Here is a full description of what you can expect to see in a single log entry. The format is the same across entries – and I’ll deconstruct a single color-coded log event entry below:
00000df4.00000c04::2009/10/17-19:20:47.093 ERR [RHS] RhsCall::Perform_NativeEH: ERROR_MOD_NOT_FOUND(126)' because of 'Unable to load resource DLL mqclus.dll.
- 00000df4 Hex format of the PID that logged the process.
- 00000c04 Hex thread ID of the thread that logged the entry.
- 2009/10/17-19:20:47.093 Date and timestamp in GMT format
- ERR Entry type (informational (INFO), warning (WARN), or error(ERR))

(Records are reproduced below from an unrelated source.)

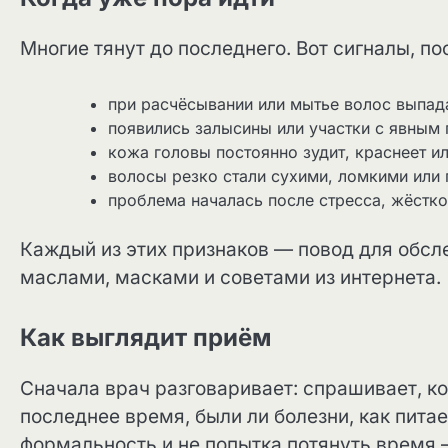
Многие тянут до последнего. Вот сигналы, по
при расчёсывании или мытье волос выпад
появились залысины или участки с явным
кожа головы постоянно зудит, краснеет и
волосы резко стали сухими, ломкими или
проблема началась после стресса, жёстко
Каждый из этих признаков — повод для обсл
маслами, масками и советами из интернета.
Как выглядит приём
Сначала врач разговаривает: спрашивает, ко
последнее время, были ли болезни, как питае
формальность и не попытка потянуть время 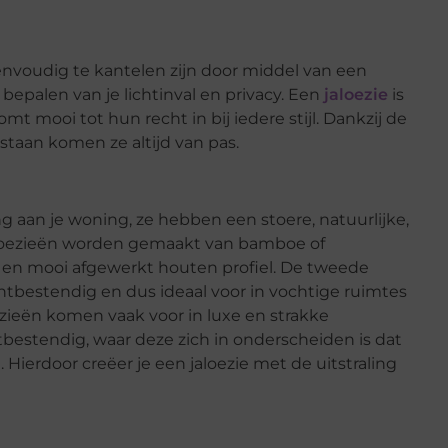
eenvoudig te kantelen zijn door middel van een
t bepalen van je lichtinval en privacy. Een
jaloezie
is
mt mooi tot hun recht in bij iedere stijl. Dankzij de
staan komen ze altijd van pas.
 aan je woning, ze hebben een stoere, natuurlijke,
aloezieën worden gemaakt van bamboe of
t en mooi afgewerkt houten profiel. De tweede
ochtbestendig en dus ideaal voor in vochtige ruimtes
zieën komen vaak voor in luxe en strakke
tbestendig, waar deze zich in onderscheiden is dat
 Hierdoor creëer je een jaloezie met de uitstraling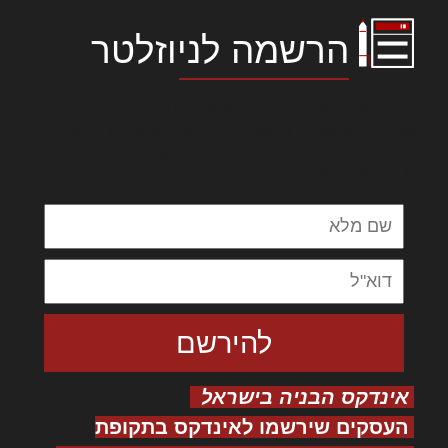
הרשמה לניוזלטר
לורם איפסום דולור סיט אמט, קונסקטורר
אדיפיסינג אלית להאמית קרהשק סכעיט דז מא,
מנכם למטכין נשואי מנורך. ליבם סולגק. בראיט
ולחת צורק מונחף
אינדקס הבניה בישראל
העסקים שירשמו לאינדקס בתקופת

- [RHS] Component or Resource DLL identifier. In this example, RHS represents the Resource Host Subsystem which hosts all resources in the Failover Cluster (via rhs.exe executable). Other common components you’ll see in the log include the [NM] Network Manager, [RES] Resource DLL logging, [IM] Interface Manager, [GUM] Global Update Manager and more. From a practical standpoint, interpreting these various codes assumes a deeper understanding of the underlying Windows Failover Clustering architecture. Don’t worry too much if you do not have this background - the error message found after this identifier will likely be more helpful to you.
- RhsCall::Perform_NativeEH: ERROR_MOD_NOT_FOUND(126)' because of 'Unable to load resource DLL mqclus.dll. Event description / error message. Can vary significantly, and is your top “pointer” to what was happening at the specific moment in time of your outage or event.
I’ll end this blog post with a summarized list of cluster log evaluation tactics:
1. Focus on the time range of the outage or issue.
2. Windows Application and System event logs can add useful information in conjunction with the cluster log.
3. Focus on ERR and WARN entry types
4. Sometimes the error messages are intuitively written and can point you in the right direction. You may not find the root cause directly – but the log can point you in the right direction. When not intuitive – see the next step.
5. Pattern match on captured error messages using Microsoft KB articles or other preferred forums. If you have purchase Microsoft support, the engineer will most certainly want to see the cluster log you have collected.
That’s all for today. Happy cluster log surfing!